Q: You mentioned other forms of alternative energy. What if they wanted to build a huge hydroelectric dam in the wildlife refuge, would it still be a no?

A: I don’t think there’s potential for that in the refuge because of the landscape of it.

 

Q: If they wanted to build some wind or solar farm?

A: The messaging is we don’t want development in this fragile area. It’s too critical of an area, it’s too sensitive. It’s not just the caribou that calve there, but all sorts of wildlife.

 

Q: Would you be sympathetic to the circumstances that U.S President Donald Trump has inherited – a government that is $20 trillion in debt – and he has to try and find ways to reduce it or the nation could be in peril? It’s hard to say no to a section of land the size of South Carolina.

A: I’d say it’s nothing new. Each government inherits big debt. What the U.S. government, like any government, needs to do is to review what’s causing these debts and that’s where they make change. They continue to make the same foolish mistakes and at the end of the day they propose these resolutions that they think are going to solve their problems, but they aren’t going to solve their problems.
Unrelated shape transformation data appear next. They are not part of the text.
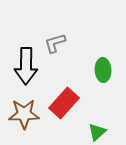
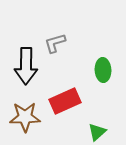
red rectangle: moved 1 px right, 2 px up; rotated 24 degrees clockwise
brown star: moved 1 px right, 3 px down
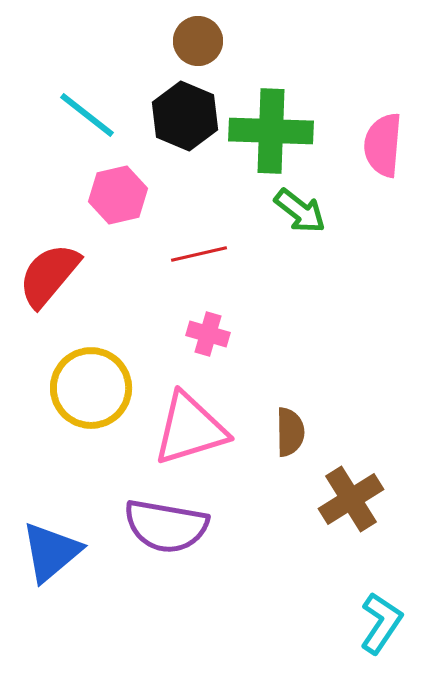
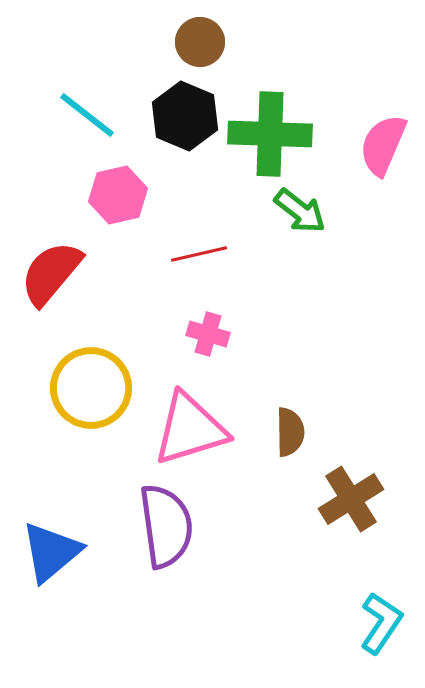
brown circle: moved 2 px right, 1 px down
green cross: moved 1 px left, 3 px down
pink semicircle: rotated 18 degrees clockwise
red semicircle: moved 2 px right, 2 px up
purple semicircle: rotated 108 degrees counterclockwise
Yeah, it will generate some money, but it isn’t going to pay off that $20 trillion of debt, and in the long run you risk the (wildlife refuge). You might generate billions of dollars but it’s not going to pay off the debt of the government and all it's going to do is potentially cause devastation to a healthy caribou herd and the wellbeing of the Indigenous people who rely on that herd. You think that’s worth it? I don’t think so.